Data for review Start Marker

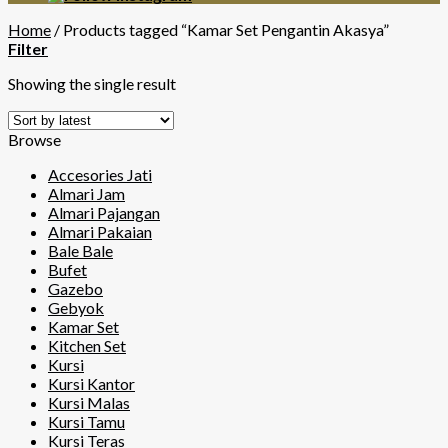
Home
/
Products tagged “Kamar Set Pengantin Akasya”
Filter
Showing the single result
Browse
Accesories Jati
Almari Jam
Almari Pajangan
Almari Pakaian
Bale Bale
Bufet
Gazebo
Gebyok
Kamar Set
Kitchen Set
Kursi
Kursi Kantor
Kursi Malas
Kursi Tamu
Kursi Teras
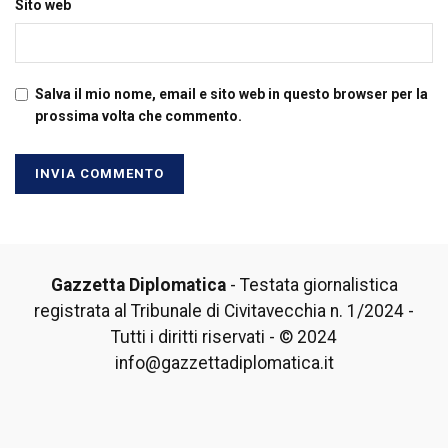
Sito web
Salva il mio nome, email e sito web in questo browser per la
prossima volta che commento.
Gazzetta Diplomatica
- Testata giornalistica
registrata al Tribunale di Civitavecchia n. 1/2024 -
Tutti i diritti riservati - © 2024
info@gazzettadiplomatica.it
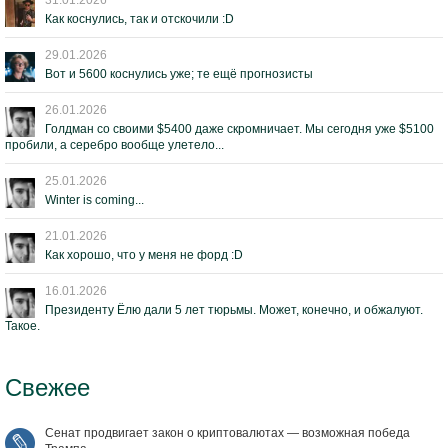
31.01.2026
Как коснулись, так и отскочили :D
29.01.2026
Вот и 5600 коснулись уже; те ещё прогнозисты
26.01.2026
Голдман со своими $5400 даже скромничает. Мы сегодня уже $5100
пробили, а серебро вообще улетело...
25.01.2026
Winter is coming...
21.01.2026
Как хорошо, что у меня не форд :D
16.01.2026
Президенту Ёлю дали 5 лет тюрьмы. Может, конечно, и обжалуют.
Такое.
Свежее
Сенат продвигает закон о криптовалютах — возможная победа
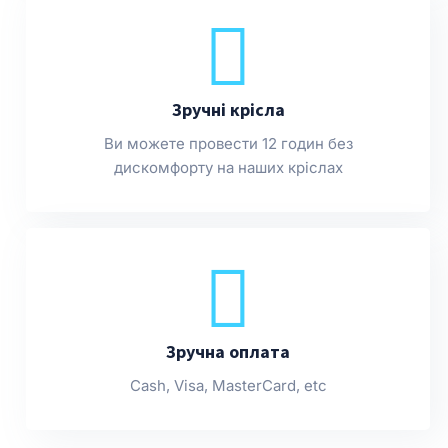
Зручні крісла
Ви можете провести 12 годин без
дискомфорту на наших кріслах
Зручна оплата
Cash, Visa, MasterCard, etc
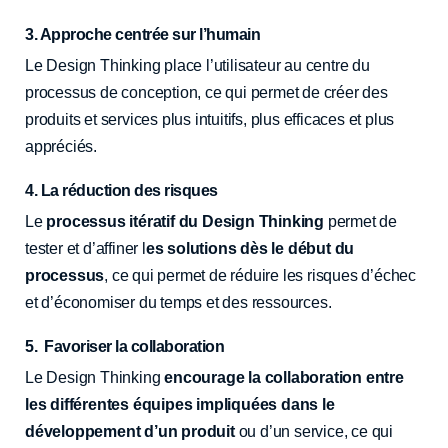
3. Approche centrée sur l’humain
Le Design Thinking place l’utilisateur au centre du
processus de conception, ce qui permet de créer des
produits et services plus intuitifs, plus efficaces et plus
appréciés.
4. La réduction des risques
Le
processus itératif du Design Thinking
permet de
tester et d’affiner l
es solutions dès le début du
processus
, ce qui permet de réduire les risques d’échec
et d’économiser du temps et des ressources.
5. Favoriser la collaboration
Le Design Thinking
encourage la collaboration entre
les différentes équipes impliquées dans le
développement d’un produit
ou d’un service, ce qui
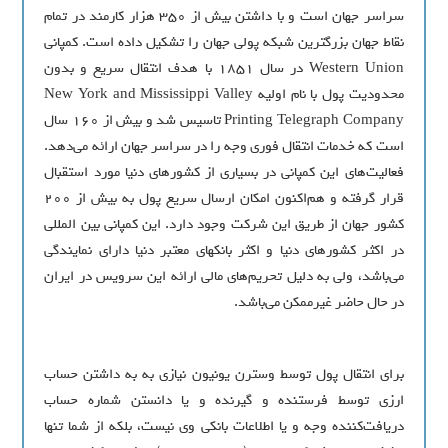
سراسر جهان است و با داشتن بیش از 350 هزار کارمند در تمام
نقاط جهان بزرگترین شبکه پولی جهان را تشکیل داده است. كمپانی
Western Union در سال 1851 با هدف انتقال سریع و بدون
محدودیت پول با نام اولیه New York and Mississippi Valley
Printing Telegraph Company تاسیس شد و بیش از 160 سال
است که خدمات انتقال فوری وجه را در سراسر جهان ارائه می‌دهد.
فعالیت‌های این كمپانی در بسیاری از كشورهای دنیا مورد استقبال
قرار گرفته و هم‌اکنون امکان ارسال سریع پول به بیش از 200
کشور جهان از طریق این شرکت وجود دارد. این کمپانی بین المللی
در اکثر کشورهای دنیا و اکثر بانکهای معتبر دنیا دارای نمایندگی
می‌باشد، ولی به دلیل تحریم‌های مالی ارائه این سرویس در ایران
در حال حاضر غیرممکن می‌باشد.
برای انتقال پول توسط وسترن یونیون نیازی به به داشتن حساب
ارزی توسط فرستنده و گیرنده و یا دانستن شماره حساب
دریافت‌کننده وجه و یا اطلاعات بانکی وی نیست، بلکه از شما تنها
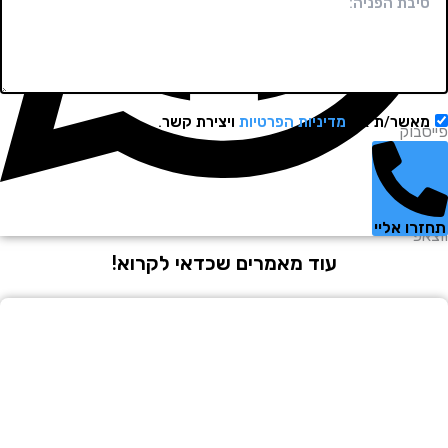
שר/ת את
מדיניות הפרטיות
ויצירת קשר.
וק
 אליי
עוד מאמרים שכדאי לקרוא!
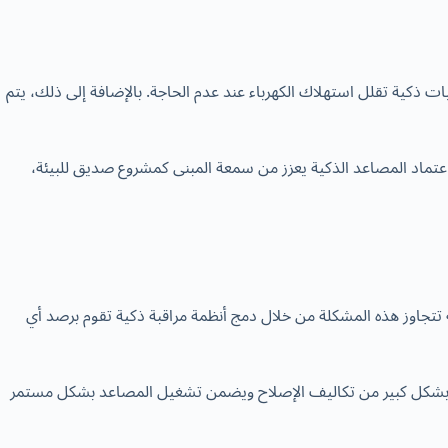
ت ذكية تقلل استهلاك الكهرباء عند عدم الحاجة. بالإضافة إلى ذلك، يتم
 بل تتعلق أيضًا بالالتزام بالمعايير البيئية للمباني الحديثة، مثل شهادة LEED والمباني الخضراء. اعتماد المصاعد الذكية يعزز من سمعة المبنى كمشروع صديق للبيئة،
ة تتجاوز هذه المشكلة من خلال دمج أنظمة مراقبة ذكية تقوم برصد أي
لل بشكل كبير من تكاليف الإصلاح ويضمن تشغيل المصاعد بشكل مستمر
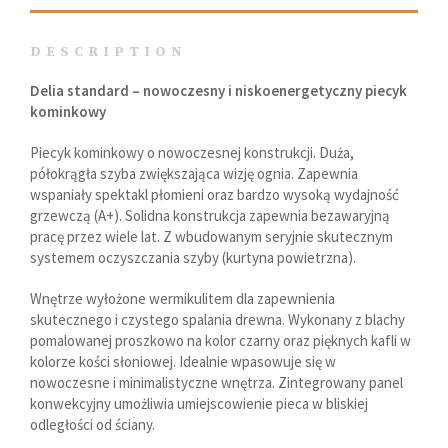
DESCRIPTION
Delia standard – nowoczesny i niskoenergetyczny piecyk
kominkowy
Piecyk kominkowy o nowoczesnej konstrukcji. Duża,
półokrągła szyba zwiększająca wizję ognia. Zapewnia
wspaniały spektakl płomieni oraz bardzo wysoką wydajność
grzewczą (A+). Solidna konstrukcja zapewnia bezawaryjną
pracę przez wiele lat. Z wbudowanym seryjnie skutecznym
systemem oczyszczania szyby (kurtyna powietrzna).
Wnętrze wyłożone wermikulitem dla zapewnienia
skutecznego i czystego spalania drewna. Wykonany z blachy
pomalowanej proszkowo na kolor czarny oraz pięknych kafli w
kolorze kości słoniowej. Idealnie wpasowuje się w
nowoczesne i minimalistyczne wnętrza. Zintegrowany panel
konwekcyjny umożliwia umiejscowienie pieca w bliskiej
odległości od ściany.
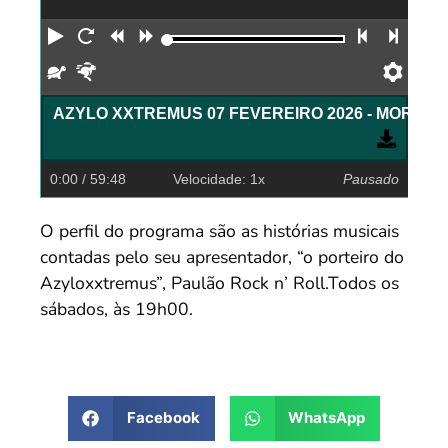
Reproduzir
Reiniciar
Retroceder
Avançar
Faixa an
Próx
Devagar
Rápido
Pref
0:00
/ 59:48
Velocidade: 1x
Pausado
O perfil do programa são as histórias musicais
contadas pelo seu apresentador, “o porteiro do
Azyloxxtremus”, Paulão Rock n’ Roll.Todos os
sábados, às 19h00.
Facebook
WhatsApp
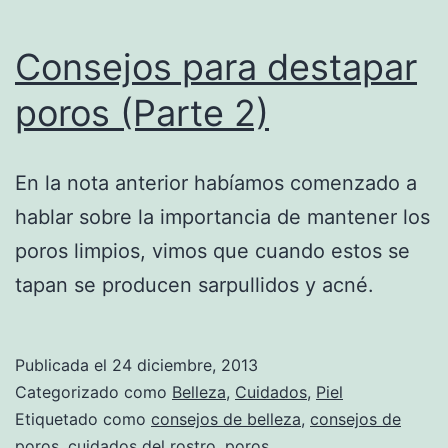
Consejos para destapar
poros (Parte 2)
En la nota anterior habíamos comenzado a
hablar sobre la importancia de mantener los
poros limpios, vimos que cuando estos se
tapan se producen sarpullidos y acné.
Publicada el
24 diciembre, 2013
Categorizado como
Belleza
,
Cuidados
,
Piel
Etiquetado como
consejos de belleza
,
consejos de
poros
,
cuidados del rostro
,
poros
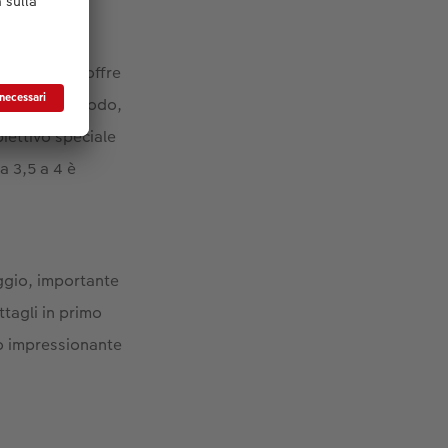
e della luna offre
. In questo modo,
iettivo speciale
a 3,5 a 4 è
aggio, importante
ettagli in primo
do impressionante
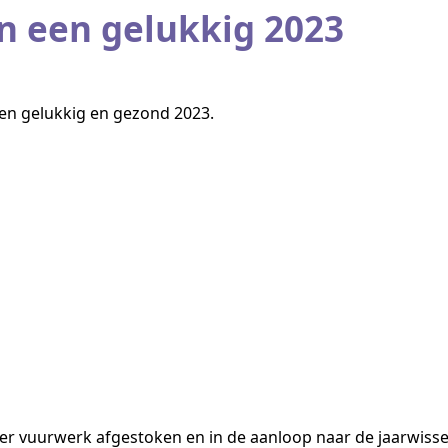
n een gelukkig 2023
 een gelukkig en gezond 2023.
eer vuurwerk afgestoken en in de aanloop naar de jaarwiss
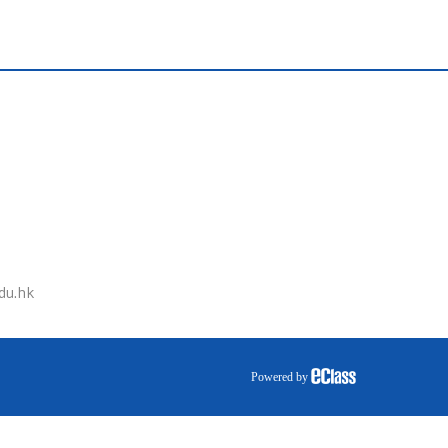
du.hk
Powered by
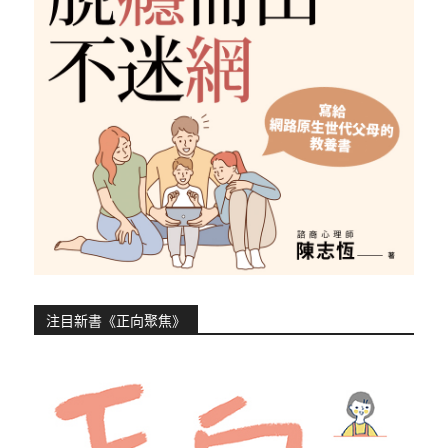
注目新書《正向聚焦》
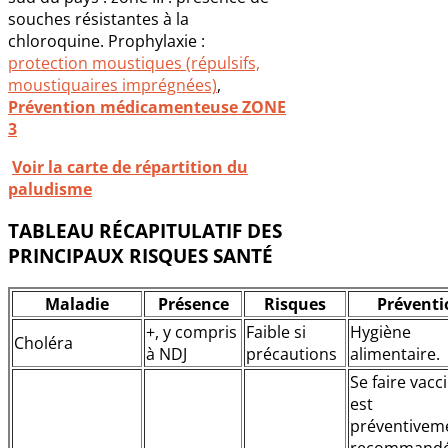
souches résistantes à la
chloroquine. Prophylaxie :
protection moustiques (répulsifs,
moustiquaires imprégnées)
,
Prévention médicamenteuse ZONE
3
Voir la carte de répartition du
paludisme
TABLEAU RÉCAPITULATIF DES
PRINCIPAUX RISQUES SANTÉ
Maladie
Présence
Risques
Préventi
+, y compris
Faible si
Hygiène
Choléra
à NDJ
précautions
alimentaire.
Se faire vacc
est
préventivem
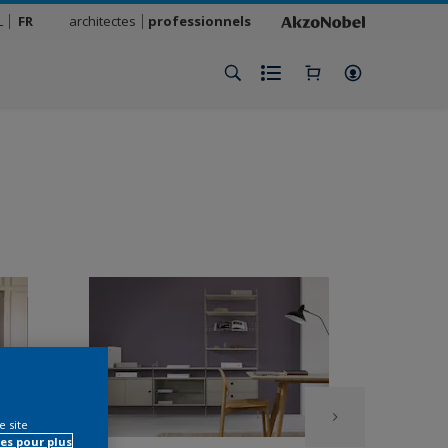
L
FR
architectes
professionnels
e site
es pour plus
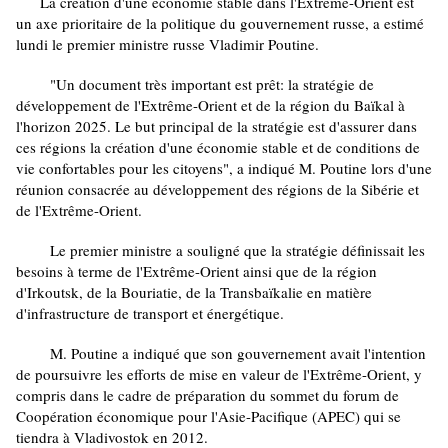
La création d'une économie stable dans l'Extrême-Orient est
un axe prioritaire de la politique du gouvernement russe, a estimé
lundi le premier ministre russe Vladimir Poutine.
"Un document très important est prêt: la stratégie de
développement de l'Extrême-Orient et de la région du Baïkal à
l'horizon 2025. Le but principal de la stratégie est d'assurer dans
ces régions la création d'une économie stable et de conditions de
vie confortables pour les citoyens", a indiqué M. Poutine lors d'une
réunion consacrée au développement des régions de la Sibérie et
de l'Extrême-Orient.
Le premier ministre a souligné que la stratégie définissait les
besoins à terme de l'Extrême-Orient ainsi que de la région
d'Irkoutsk, de la Bouriatie, de la Transbaïkalie en matière
d'infrastructure de transport et énergétique.
M. Poutine a indiqué que son gouvernement avait l'intention
de poursuivre les efforts de mise en valeur de l'Extrême-Orient, y
compris dans le cadre de préparation du sommet du forum de
Coopération économique pour l'Asie-Pacifique (APEC) qui se
tiendra à Vladivostok en 2012.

Data for review End Marker

=== Exercise objective ===
Your reply should hold every line of the material, unaltered, and not one picture.

=== Answer area ===
Home
/
Products tagged “Kamar Set Pengantin Akasya”
Filter
Showing the single result
Browse
Accesories Jati
Almari Jam
Almari Pajangan
Almari Pakaian
Bale Bale
Bufet
Gazebo
Gebyok
Kamar Set
Kitchen Set
Kursi
Kursi Kantor
Kursi Malas
Kursi Tamu
Kursi Teras
Sito web
Salva il mio nome, email e sito web in questo browser per la
prossima volta che commento.
Gazzetta Diplomatica
- Testata giornalistica
registrata al Tribunale di Civitavecchia n. 1/2024 -
Tutti i diritti riservati - © 2024
info@gazzettadiplomatica.it
31.01.2026
Как коснулись, так и отскочили :D
29.01.2026
Вот и 5600 коснулись уже; те ещё прогнозисты
26.01.2026
Голдман со своими $5400 даже скромничает. Мы сегодня уже $5100
пробили, а серебро вообще улетело...
25.01.2026
Winter is coming...
21.01.2026
Как хорошо, что у меня не форд :D
16.01.2026
Президенту Ёлю дали 5 лет тюрьмы. Может, конечно, и обжалуют.
Такое.
Свежее
Сенат продвигает закон о криптовалютах — возможная победа
Зручні крісла
Ви можете провести 12 годин без
дискомфорту на наших кріслах
Зручна оплата
Cash, Visa, MasterCard, etc
3. Approche centrée sur l’humain
Le Design Thinking place l’utilisateur au centre du
processus de conception, ce qui permet de créer des
produits et services plus intuitifs, plus efficaces et plus
appréciés.
4. La réduction des risques
Le
processus itératif du Design Thinking
permet de
tester et d’affiner l
es solutions dès le début du
processus
, ce qui permet de réduire les risques d’échec
et d’économiser du temps et des ressources.
5. Favoriser la collaboration
Le Design Thinking
encourage la collaboration entre
les différentes équipes impliquées dans le
développement d’un produit
ou d’un service, ce qui
سراسر جهان است و با داشتن بیش از 350 هزار کارمند در تمام
نقاط جهان بزرگترین شبکه پولی جهان را تشکیل داده است. كمپانی
Western Union در سال 1851 با هدف انتقال سریع و بدون
محدودیت پول با نام اولیه New York and Mississippi Valley
Printing Telegraph Company تاسیس شد و بیش از 160 سال
است که خدمات انتقال فوری وجه را در سراسر جهان ارائه می‌دهد.
فعالیت‌های این كمپانی در بسیاری از كشورهای دنیا مورد استقبال
قرار گرفته و هم‌اکنون امکان ارسال سریع پول به بیش از 200
کشور جهان از طریق این شرکت وجود دارد. این کمپانی بین المللی
در اکثر کشورهای دنیا و اکثر بانکهای معتبر دنیا دارای نمایندگی
می‌باشد، ولی به دلیل تحریم‌های مالی ارائه این سرویس در ایران
در حال حاضر غیرممکن می‌باشد.
برای انتقال پول توسط وسترن یونیون نیازی به به داشتن حساب
ارزی توسط فرستنده و گیرنده و یا دانستن شماره حساب
دریافت‌کننده وجه و یا اطلاعات بانکی وی نیست، بلکه از شما تنها
שר/ת את
מדיניות הפרטיות
ויצירת קשר.
וק
 אליי
עוד מאמרים שכדאי לקרוא!
ت ذكية تقلل استهلاك الكهرباء عند عدم الحاجة. بالإضافة إلى ذلك، يتم
 بل تتعلق أيضًا بالالتزام بالمعايير البيئية للمباني الحديثة، مثل شهادة LEED والمباني الخضراء. اعتماد المصاعد الذكية يعزز من سمعة المبنى كمشروع صديق للبيئة،
ة تتجاوز هذه المشكلة من خلال دمج أنظمة مراقبة ذكية تقوم برصد أي
لل بشكل كبير من تكاليف الإصلاح ويضمن تشغيل المصاعد بشكل مستمر
DESCRIPTION
Delia standard – nowoczesny i niskoenergetyczny piecyk
kominkowy
Piecyk kominkowy o nowoczesnej konstrukcji. Duża,
półokrągła szyba zwiększająca wizję ognia. Zapewnia
wspaniały spektakl płomieni oraz bardzo wysoką wydajność
grzewczą (A+). Solidna konstrukcja zapewnia bezawaryjną
pracę przez wiele lat. Z wbudowanym seryjnie skutecznym
systemem oczyszczania szyby (kurtyna powietrzna).
Wnętrze wyłożone wermikulitem dla zapewnienia
skutecznego i czystego spalania drewna. Wykonany z blachy
pomalowanej proszkowo na kolor czarny oraz pięknych kafli w
kolorze kości słoniowej. Idealnie wpasowuje się w
nowoczesne i minimalistyczne wnętrza. Zintegrowany panel
konwekcyjny umożliwia umiejscowienie pieca w bliskiej
odległości od ściany.
Reproduzir
Reiniciar
Retroceder
Avançar
Faixa an
Próx
Devagar
Rápido
Pref
0:00
/ 59:48
Velocidade: 1x
Pausado
O perfil do programa são as histórias musicais
contadas pelo seu apresentador, “o porteiro do
Azyloxxtremus”, Paulão Rock n’ Roll.Todos os
sábados, às 19h00.
Facebook
WhatsApp
Consejos para destapar
poros (Parte 2)
En la nota anterior habíamos comenzado a
hablar sobre la importancia de mantener los
poros limpios, vimos que cuando estos se
tapan se producen sarpullidos y acné.
Publicada el
24 diciembre, 2013
Categorizado como
Belleza
,
Cuidados
,
Piel
Etiquetado como
consejos de belleza
,
consejos de
poros
,
cuidados del rostro
,
poros
e della luna offre
. In questo modo,
iettivo speciale
a 3,5 a 4 è
aggio, importante
ettagli in primo
do impressionante
n een gelukkig 2023
 een gelukkig en gezond 2023.
eer vuurwerk afgestoken en in de aanloop naar de jaarwiss
du.hk
Powered by
注目新書《正向聚焦》
souches résistantes à la
chloroquine. Prophylaxie :
protection moustiques (répulsifs,
moustiquaires imprégnées)
,
Prévention médicamenteuse ZONE
3
Voir la carte de répartition du
paludisme
TABLEAU RÉCAPITULATIF DES
PRINCIPAUX RISQUES SANTÉ
Maladie
Présence
Risques
Préventi
+, y compris
Faible si
Hygiène
Choléra
à NDJ
précautions
alimentaire.
Se faire vacc
est
préventivem
L
FR
architectes
professionnels
e site
es pour plus
La création d'une économie stable dans l'Extrême-Orient est
un axe prioritaire de la politique du gouvernement russe, a estimé
lundi le premier ministre russe Vladimir Poutine.
"Un document très important est prêt: la stratégie de
développement de l'Extrême-Orient et de la région du Baïkal à
l'horizon 2025. Le but principal de la stratégie est d'assurer dans
ces régions la création d'une économie stable et de conditions de
vie confortables pour les citoyens", a indiqué M. Poutine lors d'une
réunion consacrée au développement des régions de la Sibérie et
de l'Extrême-Orient.
Le premier ministre a souligné que la stratégie définissait les
besoins à terme de l'Extrême-Orient ainsi que de la région
d'Irkoutsk, de la Bouriatie, de la Transbaïkalie en matière
d'infrastructure de transport et énergétique.
M. Poutine a indiqué que son gouvernement avait l'intention
de poursuivre les efforts de mise en valeur de l'Extrême-Orient, y
compris dans le cadre de préparation du sommet du forum de
Coopération économique pour l'Asie-Pacifique (APEC) qui se
tiendra à Vladivostok en 2012.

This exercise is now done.